Полина молчала. С кухни донёсся голос свекрови — она просила соль. Полина сделала вид, что не слышит.

Позже, когда Сергей позвал к ужину, она вышла, села через стул. Ели молча. Миша весело рассказывал, как бабушка научила его песенку петь, а Сергей улыбался.

— Мама, а бабушка может всегда с нами жить? Она добрая, — вдруг выдал сын, жуя макароны.

Полина положила вилку.

— Пусть сначала начнёт соблюдать режим, а не шоколадами пичкать.

— Полин… — начал Сергей.

— Что, Полин? Я — плохая? Потому что слежу, чтоб ребёнок не жил на сладком?

— Да нет. Просто…

— Просто ты меня подставил. Сначала вселил её, потом в этой роли — я. Злая, придирчивая, бесчувственная. А ты у нас добрый сын.

Сергей вздохнул.

— Я не вселял. Я хотел как лучше. Это моя мать. Если ей плохо, я отдам последнее. Ты сама говорила, что семья — это поддержка.

— Поддержка? А ты знаешь, на чьи деньги мы едим? Я тебе сейчас покажу чек из магазина, если хочешь. Всё, что в холодильнике — с моей карты.

— Не хочешь, чтобы я был у неё под рукой? Тогда сиди с Мишей вечерами все свои выходные, а я пойду в такси. Только не трогай маму.

Он встал и ушёл на балкон. Миша молчал. Свекровь отодвинула тарелку.

— Я помою. Не переживайте, — тихо сказала она и ушла с посудой. Сделала вид как будто не слышала разговора.

Полина осталась сидеть, не шевелясь.

На следующий день она задержалась на работе. Потом сходила в зал, переоделась, купила себе йогурт и села одна на лавочке у дома. Не хотелось подниматься в квартиру.

На следующий день всё повторилось. Она сама вызвалась закрыть смену, чтобы не спешить домой. Мелкие дела находились как будто сами: проверить остатки, подписать накладные, подмести у подсобки. Лишь бы не в лифт, не на этаж, не к двери, за которой ждали кашель, запах бальзама и вежливая улыбка.

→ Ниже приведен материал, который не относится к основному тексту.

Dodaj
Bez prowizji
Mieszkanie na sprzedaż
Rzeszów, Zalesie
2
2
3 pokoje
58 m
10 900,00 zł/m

Несколько дней подряд Полина задерживалась на работе, оставалась дольше всех, лишь бы не идти домой. А в выходной, ближе к полудню, по пути в аптеку, она столкнулась у подъезда с соседкой со второго этажа, разговорились. Та, как всегда, сидела на лавке, щурясь на солнце.

— Ваша мама — светлый человек. Вежливая, всё здоровается, улыбается, — сказала она добродушно.

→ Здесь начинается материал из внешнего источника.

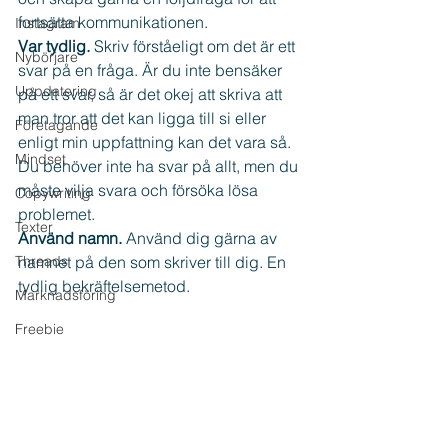
fortsätta kommunikationen.
Instagram
Var tydlig. 
Skriv förståeligt om det är ett 
Nybörjare
svar på en fråga. Är du inte bensäker 
Uppdatering
på ett svar, så är det okej att skriva att 
man tror att det kan ligga till si eller 
Företagande
enligt min uppfattning kan det vara så. 
Mindset
Du behöver inte ha svar på allt, men du 
måste vilja svara och försöka lösa 
Copywriting
problemet.
Texter
Använd namn.
 Använd dig gärna av 
Threads
namnet på den som skriver till dig. En 
tydlig bekräftelsemetod.
Marknadsföring
Freebie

Полина кивнула, не глядя и пошла в подъезд.

На кухне пахло ромашкой. Нина Константиновна наливала себе чай.

— Хочешь, я тоже тебе налью? — спросила она тихо.

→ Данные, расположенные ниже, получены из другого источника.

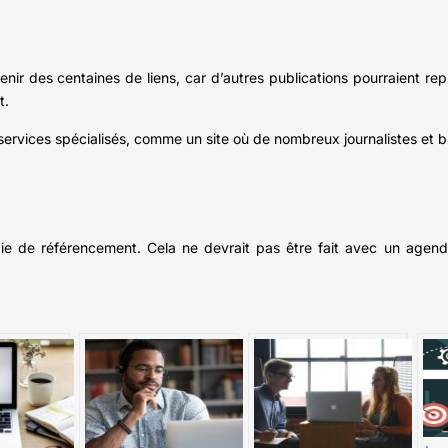
ir des centaines de liens, car d’autres publications pourraient rep
t.
s services spécialisés, comme un site où de nombreux journalistes et
tégie de référencement. Cela ne devrait pas être fait avec un agen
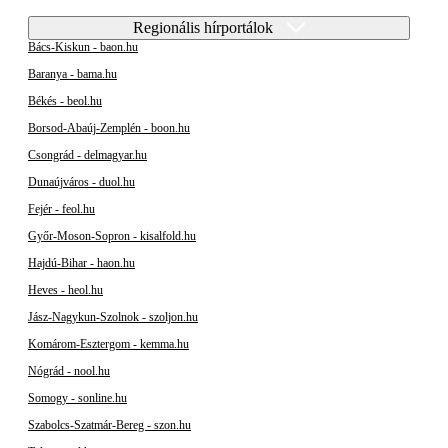
Regionális hírportálok
Bács-Kiskun - baon.hu
Baranya - bama.hu
Békés - beol.hu
Borsod-Abaúj-Zemplén - boon.hu
Csongrád - delmagyar.hu
Dunaújváros - duol.hu
Fejér - feol.hu
Győr-Moson-Sopron - kisalfold.hu
Hajdú-Bihar - haon.hu
Heves - heol.hu
Jász-Nagykun-Szolnok - szoljon.hu
Komárom-Esztergom - kemma.hu
Nógrád - nool.hu
Somogy - sonline.hu
Szabolcs-Szatmár-Bereg - szon.hu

Полина села за стол, не отвечая. Свекровь поставила перед ней кружку, подсела.

— Я понимаю, что вторглась. И правда уйду, как только смогу. Я уже начала подыскивать себе вариант, куда переехать. Есть у меня знакомая в старом доме за рынком, она вроде комнату сдаёт. Посмотрю в выходные.

— Серьёзно? — впервые за весь вечер Полина подняла на неё глаза.

— Серьёзно. Я не хочу быть обузой. Вы молодые, у вас своя жизнь. Всё понимаю.

Полина ничего не сказала. Взяла чай, сделала глоток. Он был горячим, как ком в горле.

А вечером, когда она укладывала Мишу, он вдруг прошептал:

— Мама, не прогоняй бабушку. Она правда добрая. Я хочу, чтобы она у нас жила.

Полина гладила его по голове и молчала. Потом выключила свет и долго стояла в тёмной комнате, глядя в окно.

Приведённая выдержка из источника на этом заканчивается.